The 1001 Mirrors of Arles

Atmosphère, atmosphère… dernier épisode des RENCONTRES d’ARLES de FRANÇOIS EBEL

É

trange atmosphère cette année aux Rencontres d’Arles! Les discours officiels se veulent rassurants mais tensions et inquiétudes demeurent palpables… Que vont devenir les Rencontres Photographiques dans le vaste projet pour l’art contemporain de la fondation LUMA? Seul l’avenir le dira et les relations que Sam Stourdzé saura (ou pas) tisser avec Maja Hoffmann seront sans aucun doute déterminantes, mais déjà le manque d’espaces est sur toutes les lèvres.

En mal de photos

Cette année, un seul bâtiment des ateliers SNCF accueille les expos des Rencontres et, en centre ville, le Bureau des Lices (ancien immeuble du Crédit Agricole), l’espace Van Gogh et l’Archevêché sont consacrés aux collections… Il y a aussi tous ceux qu’on ne connait que trop (Clergue, Depardon, Lacroix…). Paradoxalement, on est en mal de photos et on cherche les photographes et les projets nouveaux.

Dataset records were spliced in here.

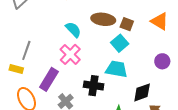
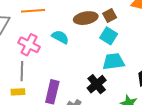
brown square: (127, 24) -> (110, 15), turned -32
pink cross: (70, 54) -> (29, 45), moved
black cross: (94, 86) -> (97, 84), turned -30

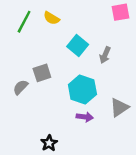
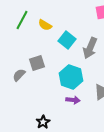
yellow semicircle: (51, 18) -> (45, 25), moved
gray arrow: (105, 55) -> (90, 48), size x1.5

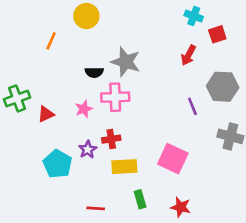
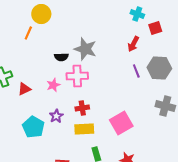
yellow circle: (86, 16) -> (41, 14), moved
purple line: (192, 106) -> (136, 71), moved
red cross: (111, 139) -> (82, 108), moved
pink square: (173, 159) -> (121, 123), turned 35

Sortir des sentiers battus

J’exagère un peu mais pas tant que ça. Il m’a fallu naviguer plus que de coutume entre le IN, le OFF, les galeries Arlésiennes et la rue pour être pleinement rassasiée et satisfaire ma gourmandise d’images. Je livre ici une mosaïque de toutes celles que j’ai aimé tout en sachant que, primo, je ne peux pas être exhaustive, secundo, je suis forcément passée à côté de choses intéressantes….

Les pépites du IN

Même si on rêvait cette Parade un peu plus flamboyante, il y avait tout de même de belles choses dans le parcours officiel et même de très belles. Si je ne devais citer qu’une expo, ce serait celle de Chema Madoz que je ne connaissais pas et qui m’a bluffée dans sa simplicité, sa force et sa créativité. Mais ce serait passer outre Kechun Zhang, Patrick Willocq, Léon Gimpel…, sans oublier le grand éclat de rire de Mazaccio & Drowilal et la magnifique prestation de Vik Muniz au Théatre Antique malgré le froid et l’heure tardive. Pour tout celà, merci Monsieur François hébel.

 Les merveilles du OFF

Mais les vraies rencontres se font aussi et surtout ailleurs que dans le cercle officiel justement, à l’occasion d’une soirée, d’un vernissage, ou simplement d’une déambulation. Le OFF vaut le détour, ne serait-ce que pour Davide Monteleone et les nombreux portfolios d’artistes laissés à la contemplation du public (Charles-Henri Bédué). Les galeries: Galerie Huit (Alisa Resnik, Francesco Pergolesi, Alexander Lindsay ou encore Vee Speers), Les Comptoirs Arlésiens de la Jeune Photographie (Lucie Jean), L’Atelier du Midi (Emanuela Meloni)… et les expositions éphémères de l’agence Myop (Ed Alcock) ou du Club des Directeurs Artistiques (Gabriel de la Chapelle)…

La pêche ne fût finalement pas si mauvaise!